Sus fieles, los empobrecidos parlamentarios del PSOE, le aplauden enfurecidos, encabezados por esa calamidad humana que es Patxi López. Salvando las distancias, se comportan como aquellos desgraciados de Franco, y sobre todo de Hitler, a los que estos enjabonaban con Múltiples elogios pasándoles la mano por el lomo, un minuto antes de mandarles al frente para ser abatidos por las balas contrarias. Todos estos parlamentarios saben perfectamente -no son idiotas a pleno rendimiento- que sin su dictador al frente, ellos regresarán a las tinieblas exteriores, donde hay llanto, paro, y crujir de dientes, ningún enchufe que se lleve a la boca. Por eso vociferan y celebran los últimos ingenios de la amplísima factoría sanchista: el «Ventorro» y ahora ese mal traído «Rincón del vago» donde, según él, moran los más tontos de la clase, aquellos, Feijóo, que tienen que recibir enseñanzas elementales para moverse por la vida.

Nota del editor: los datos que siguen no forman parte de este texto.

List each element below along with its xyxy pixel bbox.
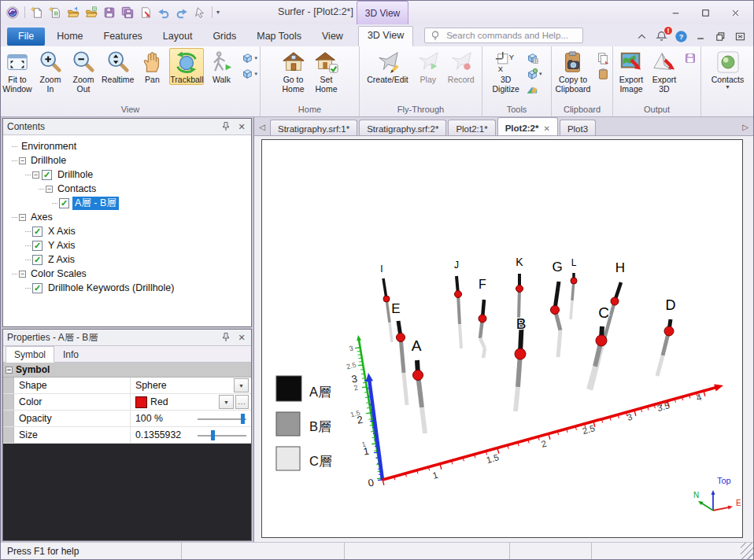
slider[interactable] [198, 430, 246, 440]
close-icon[interactable]: ✕ [236, 121, 247, 132]
doc-restore-button[interactable] [713, 29, 727, 43]
tab-features[interactable]: Features [95, 28, 151, 46]
drillhole-k[interactable]: K [516, 256, 523, 319]
pin-icon[interactable] [220, 121, 231, 132]
record-button[interactable]: Record [445, 48, 477, 85]
dropdown-button[interactable]: ▼ [234, 378, 249, 392]
tree-item-x-axis[interactable]: X Axis [6, 224, 251, 238]
tree-expand-box[interactable]: − [46, 186, 53, 193]
trackball-button[interactable]: Trackball [169, 48, 204, 85]
window-minimize-button[interactable] [660, 1, 690, 24]
doc-min-button[interactable] [693, 29, 708, 43]
property-value[interactable]: Red▼... [131, 395, 251, 409]
drillhole-g[interactable]: G [551, 260, 563, 357]
qat-more-button[interactable]: ▾ [216, 9, 220, 16]
walk-button[interactable]: Walk [205, 48, 237, 85]
slider-handle[interactable] [241, 414, 245, 424]
tree-expand-box[interactable]: − [32, 171, 39, 179]
drillhole-l[interactable]: L [571, 257, 577, 319]
dropdown-button[interactable]: ▼ [219, 395, 234, 409]
tree-item-contacts[interactable]: −Contacts [6, 182, 251, 196]
tab-map-tools[interactable]: Map Tools [248, 28, 310, 46]
tree-checkbox[interactable] [59, 198, 69, 208]
doc-tab-close-icon[interactable]: ✕ [543, 124, 549, 133]
tree-checkbox[interactable] [42, 170, 52, 180]
tree-expand-box[interactable]: − [19, 271, 26, 278]
tree-checkbox[interactable] [32, 255, 43, 265]
tree-item-a-b[interactable]: A層 - B層 [6, 196, 251, 210]
help-button[interactable]: ? [674, 29, 688, 43]
drillhole-d[interactable]: D [657, 297, 676, 376]
doc-tab-plot2-1[interactable]: Plot2:1* [448, 120, 495, 135]
tree-item-environment[interactable]: Environment [6, 139, 251, 153]
create-edit-button[interactable]: Create/Edit [364, 48, 411, 85]
qat-save-all-button[interactable] [120, 4, 135, 20]
tab-grids[interactable]: Grids [204, 28, 245, 46]
tree-checkbox[interactable] [32, 283, 43, 293]
window-maximize-button[interactable] [690, 1, 720, 24]
drillhole-a[interactable]: A [412, 337, 425, 433]
3d-scene[interactable]: 11.522.53012311.522.533.54IJLKHFGEDABCA層… [262, 140, 742, 537]
property-value[interactable]: 0.1355932 [131, 429, 251, 440]
qat-app-logo-button[interactable] [5, 4, 20, 20]
tree-item-axes[interactable]: −Axes [6, 210, 251, 224]
doc-tab-stratigraphy-srf-1[interactable]: Stratigraphy.srf:1* [270, 120, 357, 135]
export-3d-button[interactable]: Export3D [649, 48, 680, 94]
tree-checkbox[interactable] [32, 241, 43, 251]
doc-tab-plot3[interactable]: Plot3 [560, 120, 596, 135]
property-group-header[interactable]: −Symbol [3, 363, 251, 378]
pin-icon[interactable] [220, 332, 231, 343]
drillhole-i[interactable]: I [380, 263, 392, 342]
go-to-home-button[interactable]: Go toHome [278, 48, 309, 94]
qat-undo-button[interactable] [156, 4, 172, 20]
qat-redo-button[interactable] [174, 4, 190, 20]
drillhole-j[interactable]: J [454, 260, 462, 348]
resize-grip[interactable] [741, 543, 753, 559]
floppy-small-button[interactable] [683, 51, 697, 65]
paste-small-button[interactable] [596, 67, 610, 81]
doc-tabs-scroll-right[interactable]: ▷ [740, 120, 751, 133]
play-button[interactable]: Play [412, 48, 444, 85]
slider-handle[interactable] [211, 430, 215, 440]
view-cube-button[interactable]: ▾ [240, 67, 258, 81]
chevron-up-button[interactable] [634, 29, 649, 43]
contacts-button[interactable]: Contacts▼ [709, 48, 746, 90]
qat-open-button[interactable] [65, 4, 81, 20]
window-close-button[interactable] [720, 1, 750, 24]
3d-digitize-button[interactable]: YX3DDigitize [490, 48, 522, 94]
tab-file[interactable]: File [7, 28, 45, 46]
qat-new-doc-button[interactable] [29, 4, 45, 20]
tree-item-z-axis[interactable]: Z Axis [6, 252, 251, 267]
properties-tab-symbol[interactable]: Symbol [6, 346, 54, 363]
search-input[interactable] [445, 30, 578, 41]
export-image-button[interactable]: ExportImage [615, 48, 647, 94]
3d-view-canvas[interactable]: 11.522.53012311.522.533.54IJLKHFGEDABCA層… [261, 139, 743, 538]
tree-item-drillhole[interactable]: −Drillhole [6, 168, 251, 182]
pan-button[interactable]: Pan [136, 48, 168, 85]
zoom-out-button[interactable]: ZoomOut [68, 48, 99, 94]
doc-tabs-scroll-left[interactable]: ◁ [257, 120, 268, 133]
contextual-tab-header[interactable]: 3D View [357, 1, 408, 24]
tree-expand-box[interactable]: − [19, 157, 26, 164]
tab-home[interactable]: Home [48, 28, 91, 46]
more-options-button[interactable]: ... [235, 395, 249, 409]
drillhole-b[interactable]: B [515, 315, 526, 411]
tree-item-drillhole[interactable]: −Drillhole [6, 153, 251, 168]
qat-open-grid-button[interactable] [83, 4, 99, 20]
properties-tab-info[interactable]: Info [54, 346, 87, 363]
property-value[interactable]: Sphere▼ [131, 378, 251, 392]
cube-grid-button[interactable] [525, 51, 543, 65]
qat-new-grid-button[interactable] [47, 4, 63, 20]
fit-to-window-button[interactable]: Fit toWindow [2, 48, 33, 94]
qat-export-doc-button[interactable] [138, 4, 153, 20]
tree-item-drillhole-keywords-drillhole[interactable]: Drillhole Keywords (Drillhole) [6, 281, 251, 295]
drillhole-f[interactable]: F [479, 278, 486, 358]
set-home-button[interactable]: SetHome [311, 48, 342, 94]
drillhole-c[interactable]: C [589, 304, 609, 389]
tab-3d-view[interactable]: 3D View [358, 26, 413, 46]
tab-layout[interactable]: Layout [154, 28, 201, 46]
property-value[interactable]: 100 % [131, 413, 251, 424]
copy-to-clipboard-button[interactable]: Copy toClipboard [553, 48, 593, 94]
doc-close-button[interactable] [733, 29, 747, 43]
tree-checkbox[interactable] [32, 227, 43, 237]
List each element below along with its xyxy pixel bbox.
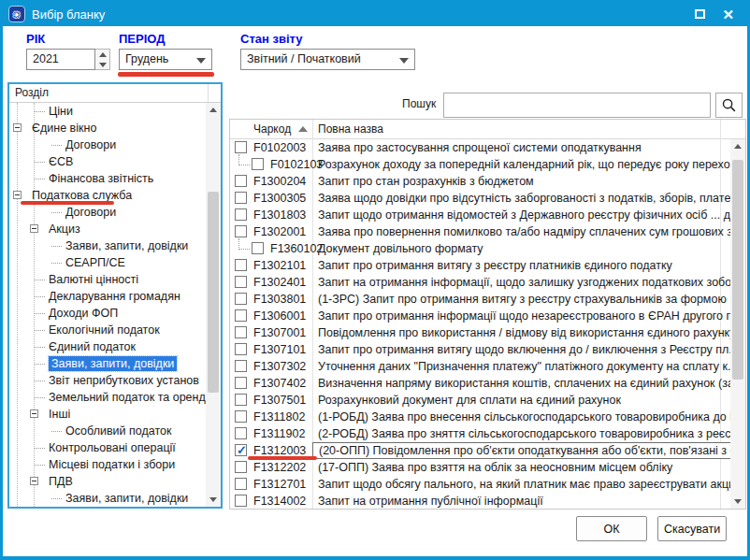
collapse-toggle-icon[interactable] bbox=[30, 477, 38, 485]
column-header-name[interactable]: Повна назва bbox=[318, 120, 383, 138]
scroll-up-icon[interactable] bbox=[206, 103, 221, 117]
tree-item[interactable]: Контрольовані операції bbox=[9, 439, 206, 456]
period-combobox[interactable]: Грудень bbox=[119, 49, 212, 70]
tree-item[interactable]: Єдиний податок bbox=[9, 338, 206, 355]
row-checkbox[interactable] bbox=[235, 259, 247, 271]
table-row[interactable]: F1306001 Запит про отримання інформації … bbox=[230, 308, 730, 324]
table-row[interactable]: F1312202 (17-ОПП) Заява про взяття на об… bbox=[230, 459, 730, 476]
row-code: F1301803 bbox=[253, 207, 306, 223]
tree-item[interactable]: Екологічний податок bbox=[9, 322, 206, 338]
tree-item[interactable]: Земельний податок та оренда bbox=[9, 389, 206, 406]
year-input[interactable]: 2021 bbox=[26, 49, 95, 70]
table-row[interactable]: F1302401 Запит на отримання інформації, … bbox=[230, 274, 730, 291]
row-checkbox[interactable] bbox=[235, 225, 247, 237]
ok-button[interactable]: ОК bbox=[576, 516, 647, 541]
table-row[interactable]: F1307101 Запит про отримання витягу щодо… bbox=[230, 341, 730, 358]
spin-down-icon[interactable] bbox=[95, 60, 109, 70]
maximize-icon[interactable] bbox=[695, 9, 705, 19]
tree-item[interactable]: Доходи ФОП bbox=[9, 305, 206, 322]
row-checkbox[interactable] bbox=[235, 444, 247, 456]
table-row[interactable]: F1307402 Визначення напряму використання… bbox=[230, 375, 730, 392]
tree-item[interactable]: Декларування громадян bbox=[9, 288, 206, 305]
search-input[interactable] bbox=[443, 93, 711, 118]
row-checkbox[interactable] bbox=[252, 242, 264, 254]
row-checkbox[interactable] bbox=[235, 394, 247, 406]
row-checkbox[interactable] bbox=[235, 410, 247, 423]
row-checkbox[interactable] bbox=[235, 326, 247, 338]
tree-item[interactable]: Договори bbox=[9, 136, 206, 153]
table-row[interactable]: F1301803 Запит щодо отримання відомостей… bbox=[230, 207, 730, 223]
table-row[interactable]: F1312003 (20-ОПП) Повідомлення про об'єк… bbox=[230, 442, 730, 459]
tree-item[interactable]: Місцеві податки і збори bbox=[9, 456, 206, 473]
table-row[interactable]: F1311902 (2-РОБД) Заява про зняття сільс… bbox=[230, 425, 730, 442]
table-row[interactable]: F1314002 Запит на отримання публічної ін… bbox=[230, 493, 730, 509]
row-checkbox[interactable] bbox=[235, 141, 247, 153]
table-row[interactable]: F0102103 Розрахунок доходу за попередній… bbox=[230, 156, 730, 173]
row-checkbox[interactable] bbox=[235, 495, 247, 507]
row-checkbox[interactable] bbox=[235, 192, 247, 204]
collapse-toggle-icon[interactable] bbox=[13, 191, 22, 199]
tree-item[interactable]: Податкова служба bbox=[9, 187, 206, 204]
table-row[interactable]: F1307501 Розрахунковий документ для спла… bbox=[230, 392, 730, 409]
scroll-down-icon[interactable] bbox=[206, 493, 221, 507]
tree-item[interactable]: Валютні цінності bbox=[9, 271, 206, 288]
tree-item[interactable]: Договори bbox=[9, 204, 206, 221]
search-button[interactable] bbox=[715, 93, 743, 118]
scroll-up-icon[interactable] bbox=[730, 139, 745, 153]
table-scrollbar[interactable] bbox=[730, 139, 745, 509]
table-row[interactable]: F1360102 Документ довільного формату bbox=[230, 240, 730, 257]
row-code: F1307001 bbox=[253, 324, 306, 341]
tree-item[interactable]: Заяви, запити, довідки bbox=[9, 490, 206, 507]
tree-item-label: Екологічний податок bbox=[49, 323, 160, 337]
tree-item[interactable]: ПДВ bbox=[9, 473, 206, 490]
tree-item[interactable]: Заяви, запити, довідки bbox=[9, 237, 206, 254]
collapse-toggle-icon[interactable] bbox=[30, 224, 38, 233]
row-checkbox[interactable] bbox=[235, 377, 247, 389]
collapse-toggle-icon[interactable] bbox=[13, 123, 22, 132]
tree-item[interactable]: Звіт неприбуткових установ bbox=[9, 372, 206, 389]
tree-item[interactable]: СЕАРП/СЕ bbox=[9, 254, 206, 271]
cancel-button[interactable]: Скасувати bbox=[657, 516, 727, 541]
tree-item[interactable]: Фінансова звітність bbox=[9, 170, 206, 187]
table-scrollbar-thumb[interactable] bbox=[732, 160, 743, 380]
row-checkbox[interactable] bbox=[235, 427, 247, 439]
table-row[interactable]: F1300305 Заява щодо довідки про відсутні… bbox=[230, 190, 730, 207]
tree-item[interactable]: Особливий податок bbox=[9, 423, 206, 439]
table-row[interactable]: F1303801 (1-ЗРС) Запит про отримання вит… bbox=[230, 291, 730, 308]
row-checkbox[interactable] bbox=[235, 276, 247, 288]
year-spinner[interactable] bbox=[95, 49, 110, 70]
report-state-combobox[interactable]: Звітний / Початковий bbox=[240, 49, 415, 70]
table-row[interactable]: F1311802 (1-РОБД) Заява про внесення сіл… bbox=[230, 409, 730, 425]
table-row[interactable]: F1312701 Запит щодо обсягу пального, на … bbox=[230, 476, 730, 493]
row-checkbox[interactable] bbox=[235, 343, 247, 355]
tree-item[interactable]: Єдине вікно bbox=[9, 120, 206, 136]
collapse-toggle-icon[interactable] bbox=[30, 409, 38, 418]
table-row[interactable]: F1302101 Запит про отримання витягу з ре… bbox=[230, 257, 730, 274]
table-row[interactable]: F1300204 Запит про стан розрахунків з бю… bbox=[230, 173, 730, 190]
row-name: Запит щодо отримання відомостей з Держав… bbox=[318, 207, 730, 223]
table-row[interactable]: F1302001 Заява про повернення помилково … bbox=[230, 223, 730, 240]
close-icon[interactable]: ✕ bbox=[722, 7, 734, 22]
row-checkbox[interactable] bbox=[235, 175, 247, 187]
tree-item[interactable]: Акциз bbox=[9, 221, 206, 237]
tree-scrollbar-thumb[interactable] bbox=[208, 192, 219, 393]
table-row[interactable]: F1307302 Уточнення даних "Призначення пл… bbox=[230, 358, 730, 375]
tree-item[interactable]: ЄСВ bbox=[9, 153, 206, 170]
tree-scrollbar[interactable] bbox=[206, 103, 221, 507]
spin-up-icon[interactable] bbox=[95, 50, 109, 60]
row-checkbox[interactable] bbox=[235, 293, 247, 305]
tree-item-label: Фінансова звітність bbox=[49, 172, 153, 185]
row-checkbox[interactable] bbox=[235, 309, 247, 322]
row-checkbox[interactable] bbox=[235, 208, 247, 221]
tree-item[interactable]: Заяви, запити, довідки bbox=[9, 355, 206, 372]
table-row[interactable]: F0102003 Заява про застосування спрощено… bbox=[230, 139, 730, 156]
table-row[interactable]: F1307001 Повідомлення про використання /… bbox=[230, 324, 730, 341]
row-checkbox[interactable] bbox=[252, 158, 264, 170]
scroll-down-icon[interactable] bbox=[730, 495, 745, 509]
tree-item[interactable]: Інші bbox=[9, 406, 206, 423]
row-checkbox[interactable] bbox=[235, 461, 247, 473]
row-checkbox[interactable] bbox=[235, 360, 247, 372]
row-checkbox[interactable] bbox=[235, 478, 247, 490]
tree-item[interactable]: Ціни bbox=[9, 103, 206, 120]
column-header-code[interactable]: Чаркод bbox=[253, 120, 308, 138]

Si aún estuviera «full time» en la Moncloa el siniestro Iván Redondo, creeríamos que estas especies tóxicas son producto de sus magines, pero ¡qué va! el jefe de este reducto de estupideces es el ministro de no sé qué (él tampoco lo sabe) López de apellido.
Este hombre, el erguido personaje de opereta bufa, Pedro Sánchez Pérez-Castejón, ha perdido definitivamente la cabeza: no es capaz de armar una sola autocrítica, se pasea presumiendo de un triunfalismo que a la postre no hace más que condenarle, no acepta que nadie en su entorno lo haya hecho mal porque eso supondría que él, el preboste, también lo ha hecho, y lo que es peor y, claro está, muy preocupante: está podrido de odio, una enfermedad cardinal. en la conducta de un gobernante. Si él tuviera un segundo de reposo mental, debería recaer en el pensamiento que he reproducido de Alfredo Landa, un actor al que él, sin duda, despreciaría por dos cosas: por ser de derecha declarada y por presumir de ser «hijo del Cuerpo», o sea de la Guardia Civil a la que tanto amaba. «Uno -repito- tiene tablas (el argot teatral) hasta que el suelo se abre bajo sus zapatos». En el PP finalmente, tan necesitados a veces de derechazos con los que responder al fanfarrón, han hallado ahora mismo una calificación para, precisamente, pienso yo, determinar el estado neuronal del enajenado Sánchez: padece -aseguran- «una fumata mental». Negra como el carbón desde luego. El Oremus no le acompaña.